Now, the former allies find themselves competing against each other at both the local and national levels.

The three parties have nearly identical political agendas: they seek the introduction of Islamic law, the withdrawal of foreign troops from Afghanistan, peace negotiations with all Taliban groups, and an end to drone strikes in Pakistan's tribal areas.

In seeking to differentiate themselves, the parties have turned to mudslinging -- to the potential benefit of the province's secularist and moderate parties.

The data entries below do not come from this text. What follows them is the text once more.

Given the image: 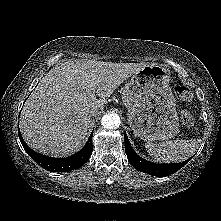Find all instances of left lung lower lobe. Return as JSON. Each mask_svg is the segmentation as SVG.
<instances>
[{
  "label": "left lung lower lobe",
  "instance_id": "left-lung-lower-lobe-1",
  "mask_svg": "<svg viewBox=\"0 0 221 221\" xmlns=\"http://www.w3.org/2000/svg\"><path fill=\"white\" fill-rule=\"evenodd\" d=\"M124 142H125V151L130 164L141 172L155 176L162 177V176L171 175L177 172L179 169H181L184 165H186L192 158L191 157L188 160L183 161L182 163H176V164H155L145 159H142L140 156H138L135 153V151H133V148L128 140L126 133H124Z\"/></svg>",
  "mask_w": 221,
  "mask_h": 221
}]
</instances>
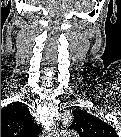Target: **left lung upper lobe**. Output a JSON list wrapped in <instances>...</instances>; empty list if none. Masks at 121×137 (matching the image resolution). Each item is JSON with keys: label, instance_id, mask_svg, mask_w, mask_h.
<instances>
[{"label": "left lung upper lobe", "instance_id": "1", "mask_svg": "<svg viewBox=\"0 0 121 137\" xmlns=\"http://www.w3.org/2000/svg\"><path fill=\"white\" fill-rule=\"evenodd\" d=\"M71 129L79 134H90L95 137H116L115 129L101 120L83 110H76Z\"/></svg>", "mask_w": 121, "mask_h": 137}]
</instances>
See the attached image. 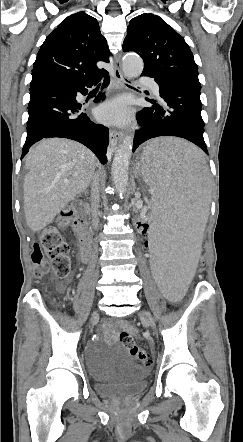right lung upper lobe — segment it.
<instances>
[{
    "mask_svg": "<svg viewBox=\"0 0 243 442\" xmlns=\"http://www.w3.org/2000/svg\"><path fill=\"white\" fill-rule=\"evenodd\" d=\"M98 61L109 62L107 41L97 20L78 12L47 36L34 62L30 86L89 80L106 71L96 66Z\"/></svg>",
    "mask_w": 243,
    "mask_h": 442,
    "instance_id": "1",
    "label": "right lung upper lobe"
}]
</instances>
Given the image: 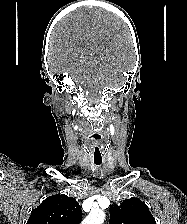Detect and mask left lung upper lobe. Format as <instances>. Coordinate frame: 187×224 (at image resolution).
Instances as JSON below:
<instances>
[{"label": "left lung upper lobe", "mask_w": 187, "mask_h": 224, "mask_svg": "<svg viewBox=\"0 0 187 224\" xmlns=\"http://www.w3.org/2000/svg\"><path fill=\"white\" fill-rule=\"evenodd\" d=\"M110 224H156L147 205L138 198L126 199L110 208Z\"/></svg>", "instance_id": "left-lung-upper-lobe-1"}]
</instances>
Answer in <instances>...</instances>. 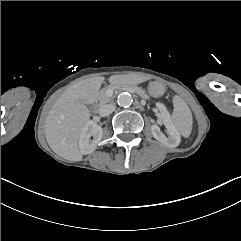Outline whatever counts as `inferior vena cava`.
I'll use <instances>...</instances> for the list:
<instances>
[{
  "label": "inferior vena cava",
  "instance_id": "602c4592",
  "mask_svg": "<svg viewBox=\"0 0 241 241\" xmlns=\"http://www.w3.org/2000/svg\"><path fill=\"white\" fill-rule=\"evenodd\" d=\"M115 109H116L115 105L105 104V105L100 107L99 114L102 117H106V116L110 115L112 112H114Z\"/></svg>",
  "mask_w": 241,
  "mask_h": 241
}]
</instances>
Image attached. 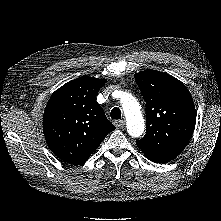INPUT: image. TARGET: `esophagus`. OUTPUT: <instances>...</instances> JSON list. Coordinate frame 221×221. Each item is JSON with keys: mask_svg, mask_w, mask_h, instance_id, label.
I'll return each mask as SVG.
<instances>
[{"mask_svg": "<svg viewBox=\"0 0 221 221\" xmlns=\"http://www.w3.org/2000/svg\"><path fill=\"white\" fill-rule=\"evenodd\" d=\"M114 125L116 126V128H122L125 125V122L124 120H115Z\"/></svg>", "mask_w": 221, "mask_h": 221, "instance_id": "1", "label": "esophagus"}]
</instances>
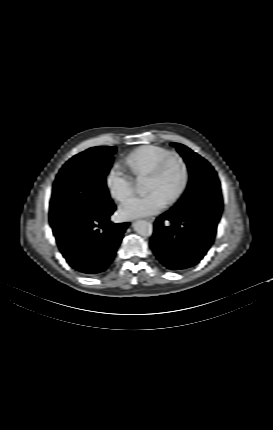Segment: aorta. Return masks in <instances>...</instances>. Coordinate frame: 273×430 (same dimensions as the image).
Segmentation results:
<instances>
[{
  "instance_id": "aorta-1",
  "label": "aorta",
  "mask_w": 273,
  "mask_h": 430,
  "mask_svg": "<svg viewBox=\"0 0 273 430\" xmlns=\"http://www.w3.org/2000/svg\"><path fill=\"white\" fill-rule=\"evenodd\" d=\"M138 192H144L146 190L145 182L143 180L137 181ZM134 230L141 236H150L153 232V226L151 223L145 220H137L134 222Z\"/></svg>"
}]
</instances>
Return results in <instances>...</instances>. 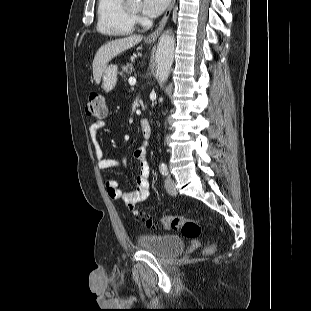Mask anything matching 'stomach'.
<instances>
[{
  "label": "stomach",
  "instance_id": "obj_1",
  "mask_svg": "<svg viewBox=\"0 0 311 311\" xmlns=\"http://www.w3.org/2000/svg\"><path fill=\"white\" fill-rule=\"evenodd\" d=\"M117 65H109L105 68L102 74V88L104 91L109 92L114 89L117 83Z\"/></svg>",
  "mask_w": 311,
  "mask_h": 311
}]
</instances>
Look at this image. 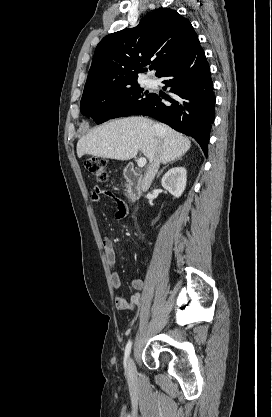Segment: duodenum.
I'll return each instance as SVG.
<instances>
[{
	"label": "duodenum",
	"instance_id": "obj_1",
	"mask_svg": "<svg viewBox=\"0 0 272 417\" xmlns=\"http://www.w3.org/2000/svg\"><path fill=\"white\" fill-rule=\"evenodd\" d=\"M124 177L128 182V199L133 202L140 197L143 186V175L140 171L132 164H127L123 170Z\"/></svg>",
	"mask_w": 272,
	"mask_h": 417
}]
</instances>
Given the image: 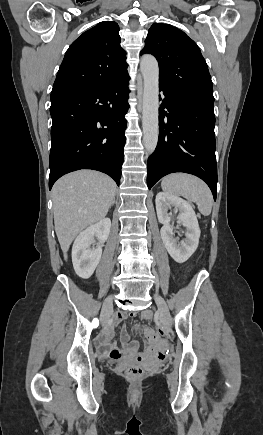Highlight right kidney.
<instances>
[{
	"label": "right kidney",
	"mask_w": 263,
	"mask_h": 435,
	"mask_svg": "<svg viewBox=\"0 0 263 435\" xmlns=\"http://www.w3.org/2000/svg\"><path fill=\"white\" fill-rule=\"evenodd\" d=\"M111 228V220L103 218L91 225L77 236L72 247V262L76 274L88 279L94 273L102 255V245L107 240ZM94 237L99 243L90 248Z\"/></svg>",
	"instance_id": "obj_1"
}]
</instances>
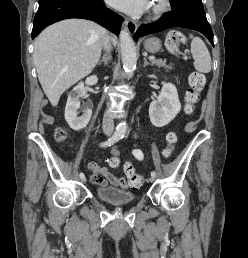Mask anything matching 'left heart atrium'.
<instances>
[{"mask_svg": "<svg viewBox=\"0 0 248 258\" xmlns=\"http://www.w3.org/2000/svg\"><path fill=\"white\" fill-rule=\"evenodd\" d=\"M109 5L131 15H140L144 13L149 5L150 0H106Z\"/></svg>", "mask_w": 248, "mask_h": 258, "instance_id": "39dd6f15", "label": "left heart atrium"}]
</instances>
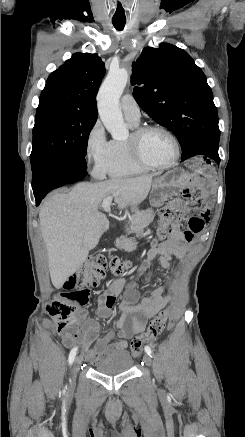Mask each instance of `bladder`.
<instances>
[{
    "mask_svg": "<svg viewBox=\"0 0 245 437\" xmlns=\"http://www.w3.org/2000/svg\"><path fill=\"white\" fill-rule=\"evenodd\" d=\"M133 362L132 355L128 351L123 350L111 353L105 358L98 360L94 363L93 368L102 374L115 375L130 370Z\"/></svg>",
    "mask_w": 245,
    "mask_h": 437,
    "instance_id": "obj_1",
    "label": "bladder"
}]
</instances>
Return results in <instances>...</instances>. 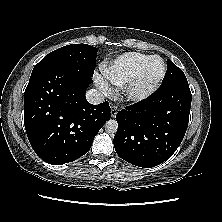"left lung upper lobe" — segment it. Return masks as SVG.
Segmentation results:
<instances>
[{
    "mask_svg": "<svg viewBox=\"0 0 222 222\" xmlns=\"http://www.w3.org/2000/svg\"><path fill=\"white\" fill-rule=\"evenodd\" d=\"M169 85H188L184 72L170 59L167 60V73L162 82V86Z\"/></svg>",
    "mask_w": 222,
    "mask_h": 222,
    "instance_id": "obj_1",
    "label": "left lung upper lobe"
}]
</instances>
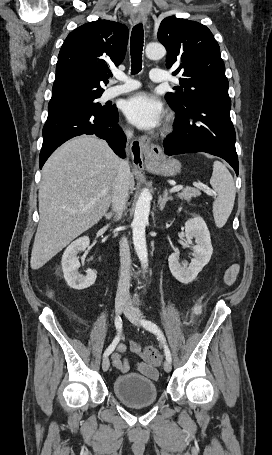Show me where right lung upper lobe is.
I'll return each instance as SVG.
<instances>
[{
  "mask_svg": "<svg viewBox=\"0 0 272 455\" xmlns=\"http://www.w3.org/2000/svg\"><path fill=\"white\" fill-rule=\"evenodd\" d=\"M128 28L109 20L86 23L65 39L56 66L50 102L103 93L100 82L125 57Z\"/></svg>",
  "mask_w": 272,
  "mask_h": 455,
  "instance_id": "cb5924a9",
  "label": "right lung upper lobe"
}]
</instances>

When asked to comment on the prospects of forming an alliance with the JUI-F, a senior JI leader referred to its former partner as "a party of property agents." The "JUI-F is no longer a party of ulema [religious scholars]," added professor Mohammad Ibrahim Khan, the head of Khyber Pakhtunkhwa's JI branch. "It has become a party of rich people."

The JUI-F retorted with a statement, published in the media, that alleged that the "JI is being run with dollars of foreign NGOs and the party is promoting secular politics in the country."

Such tit-for-tat exchanges have become a daily feature of the campaign and are causing serious divisions among the parties' supporters.

"Of course this is going to divide our vote pool, which will benefit our rivals," lamented Sahibzada Haroonur Rashid, a former member of Pakistan's parliament and the head of JI in the FATA. Rashid is running on JI's ticket in the Bajaur tribal district, where he faces a tough challenge from the JUI-F candidate.

Jan Mohammad Achakzai, the international media coordinator for JUI-F head Maulana Fazlur Rahman, who is seen to be a rising political force in the Khyber Pakhtunkhwa, tells RFE/RL that the party promotes moderate politics and should not be considered a hard-line religious party.

Presenting a copy of the JUI-F manifesto, Achakzai says the party believes in the sanctity of the elections, wants Pakistan to be a social-welfare state, and endorses a soft image of Islam.

Analysts believe that although the election campaign violence and allegations of corruption could prove a serious blow to the secular ANP and PPP in Khyber Pakhtunkhwa, it's doubtful the province's religious parties can regain the majority they achieved in 2002, leaving room for the secular and moderate elements to maneuver in the future provincial government.